Jakarta, TopBusiness – Industri Air Minum Dalam Kemasan (AMDK) diproyeksikan menjadi salah satu subsektor makanan dan minuman (mamin) yang paling diuntungkan dari stabilnya pertumbuhan ekonomi Indonesia pada 2026. Kebutuhan masyarakat terhadap air minum yang aman, higienis, dan mudah diakses dinilai akan terus menopang kinerja industri ini.
Ketua Umum Gabungan Produsen Makanan dan Minuman Indonesia (GAPMMI) Adhi Lukman mengatakan, permintaan produk makanan dan minuman secara umum masih menunjukkan tren positif, seiring meningkatnya kesadaran masyarakat terhadap kualitas dan keamanan produk.
“Sektor makanan dan minuman akan tetap menjadi salah satu motor penggerak industri manufaktur nasional pada 2026,” ujar Adhi dalam keterangannya, Selasa (6/1/2026).
Pemerintah sebelumnya memproyeksikan pertumbuhan ekonomi Indonesia pada 2026 berada di kisaran 5,0–5,4 persen. Menteri Koordinator Bidang Perekonomian Airlangga Hartarto menekankan peran konsumsi, investasi, dan reformasi struktural sebagai pendorong utama pertumbuhan. Sementara itu, Ketua Umum Apindo Shinta Kamdani dan Ketua Umum Kadin Indonesia Anindya Bakrie menilai konsumsi domestik yang kuat serta stabilitas makroekonomi akan menjaga pertumbuhan tetap berada di atas 5 persen.
Dalam konteks tersebut, Adhi menegaskan industri AMDK sebagai bagian dari subsektor mamin diperkirakan turut menikmati dampak positif dari pertumbuhan ekonomi nasional.

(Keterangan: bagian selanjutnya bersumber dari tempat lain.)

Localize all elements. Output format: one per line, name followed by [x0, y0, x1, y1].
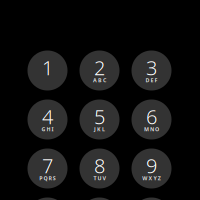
staticText: 8 — [94, 152, 105, 179]
staticText: Q — [44, 175, 48, 182]
staticText: F — [155, 77, 158, 84]
button[interactable]: 3 DEF — [132, 50, 172, 90]
button[interactable]: 5 JKL — [80, 100, 120, 140]
staticText: 6 — [146, 103, 157, 130]
button[interactable]: 9 WXYZ — [132, 148, 172, 188]
staticText: V — [103, 175, 106, 182]
staticText: S — [53, 175, 56, 182]
staticText: O — [155, 126, 159, 133]
staticText: I — [52, 126, 54, 133]
staticText: W — [142, 175, 147, 182]
button[interactable]: 8 TUV — [80, 148, 120, 188]
staticText: L — [102, 126, 105, 133]
staticText: 4 — [42, 103, 53, 130]
button[interactable]: 1 — [28, 50, 68, 90]
staticText: J — [94, 126, 96, 133]
staticText: K — [97, 126, 101, 133]
staticText: A — [93, 77, 97, 84]
staticText: N — [150, 126, 154, 133]
staticText: U — [98, 175, 102, 182]
staticText: Z — [158, 175, 161, 182]
staticText: 9 — [146, 152, 157, 179]
staticText: 1 — [42, 54, 53, 81]
staticText: E — [150, 77, 154, 84]
staticText: 2 — [94, 54, 105, 81]
staticText: T — [93, 175, 96, 182]
button[interactable]: ∗ — [28, 198, 68, 200]
button[interactable]: 6 MNO — [132, 100, 172, 140]
staticText: G — [41, 126, 45, 133]
staticText: D — [145, 77, 149, 84]
staticText: M — [144, 126, 149, 133]
staticText: H — [46, 126, 50, 133]
staticText: P — [39, 175, 42, 182]
staticText: C — [103, 77, 106, 84]
staticText: X — [148, 175, 152, 182]
staticText: Y — [154, 175, 156, 182]
staticText: 5 — [94, 103, 105, 130]
button[interactable]: 4 GHI — [28, 100, 68, 140]
button[interactable]: 0 + — [80, 198, 120, 200]
staticText: 7 — [42, 152, 53, 179]
button[interactable]: 7 PQRS — [28, 148, 68, 188]
staticText: B — [98, 77, 102, 84]
button[interactable]: # — [132, 198, 172, 200]
staticText: 3 — [146, 54, 157, 81]
staticText: R — [48, 175, 52, 182]
button[interactable]: 2 ABC — [80, 50, 120, 90]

“Kebutuhan masyarakat terhadap air minum yang aman, higienis, dan mudah diakses menjadi faktor utama yang menopang kinerja industri ini,” katanya.
Sejalan dengan itu, Ketua Umum Asosiasi Produsen Air Kemasan Nusantara (Amdatara) Karyanto Wibowo menilai 2026 akan menjadi periode krusial bagi industri AMDK nasional untuk menunjukkan ketahanan sekaligus kontribusinya terhadap perekonomian Indonesia.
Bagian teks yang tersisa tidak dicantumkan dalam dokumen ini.